>>>

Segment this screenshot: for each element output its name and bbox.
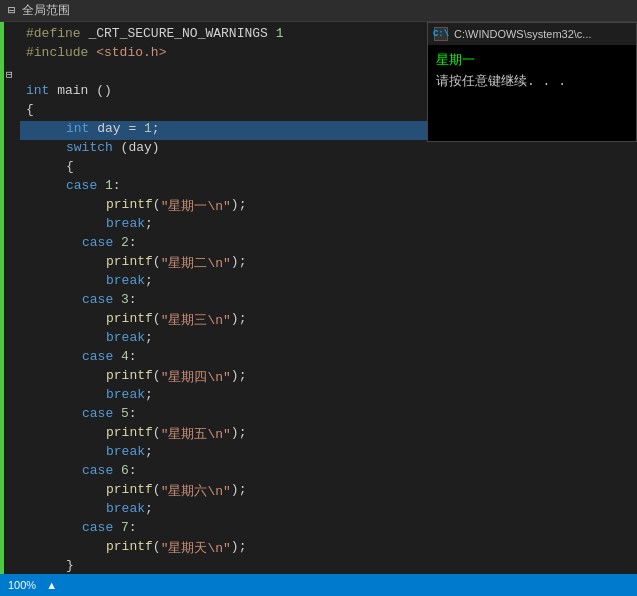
- code-line: }: [20, 558, 637, 574]
- code-line: printf("星期六\n");: [20, 482, 637, 501]
- console-output-line1: 星期一: [436, 51, 628, 72]
- code-line: case 3:: [20, 292, 637, 311]
- code-line: break;: [20, 216, 637, 235]
- code-line: case 7:: [20, 520, 637, 539]
- scroll-up-icon[interactable]: ▲: [46, 579, 57, 591]
- console-icon: C:\: [434, 27, 448, 41]
- console-overlay: C:\ C:\WINDOWS\system32\c... 星期一 请按任意键继续…: [427, 22, 637, 142]
- editor-container: ⊟ #define _CRT_SECURE_NO_WARNINGS 1 #inc…: [0, 22, 637, 574]
- code-line: break;: [20, 330, 637, 349]
- code-line: printf("星期三\n");: [20, 311, 637, 330]
- green-bar: [0, 22, 4, 574]
- code-line: switch (day): [20, 140, 637, 159]
- code-line: case 1:: [20, 178, 637, 197]
- code-line: case 6:: [20, 463, 637, 482]
- code-line: printf("星期一\n");: [20, 197, 637, 216]
- left-margin: ⊟: [0, 22, 20, 574]
- code-line: case 2:: [20, 235, 637, 254]
- code-line: case 4:: [20, 349, 637, 368]
- code-line: printf("星期五\n");: [20, 425, 637, 444]
- code-area[interactable]: #define _CRT_SECURE_NO_WARNINGS 1 #inclu…: [20, 22, 637, 574]
- zoom-level: 100%: [8, 579, 36, 591]
- console-title: C:\WINDOWS\system32\c...: [454, 28, 592, 40]
- console-titlebar: C:\ C:\WINDOWS\system32\c...: [428, 23, 636, 45]
- console-body: 星期一 请按任意键继续. . .: [428, 45, 636, 99]
- code-line: printf("星期二\n");: [20, 254, 637, 273]
- toolbar: ⊟ 全局范围: [0, 0, 637, 22]
- code-line: break;: [20, 501, 637, 520]
- status-bar: 100% ▲: [0, 574, 637, 596]
- code-line: printf("星期四\n");: [20, 368, 637, 387]
- code-line: break;: [20, 387, 637, 406]
- code-line: {: [20, 159, 637, 178]
- console-output-line2: 请按任意键继续. . .: [436, 72, 628, 93]
- code-line: break;: [20, 273, 637, 292]
- code-line: case 5:: [20, 406, 637, 425]
- scope-label: ⊟ 全局范围: [8, 2, 70, 19]
- code-line: break;: [20, 444, 637, 463]
- collapse-icon[interactable]: ⊟: [6, 68, 13, 81]
- code-line: printf("星期天\n");: [20, 539, 637, 558]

<<<

→ Exercise goal:
Where a line of the records above holds the word "console", copy that line.

→ Written reply:
- console-output-line1: 星期一: [436, 51, 628, 72]
- console-icon: C:\: [434, 27, 448, 41]
- console-overlay: C:\ C:\WINDOWS\system32\c... 星期一 请按任意键继续…: [427, 22, 637, 142]
- console-title: C:\WINDOWS\system32\c...: [454, 28, 592, 40]
- console-titlebar: C:\ C:\WINDOWS\system32\c...: [428, 23, 636, 45]
- console-body: 星期一 请按任意键继续. . .: [428, 45, 636, 99]
- console-output-line2: 请按任意键继续. . .: [436, 72, 628, 93]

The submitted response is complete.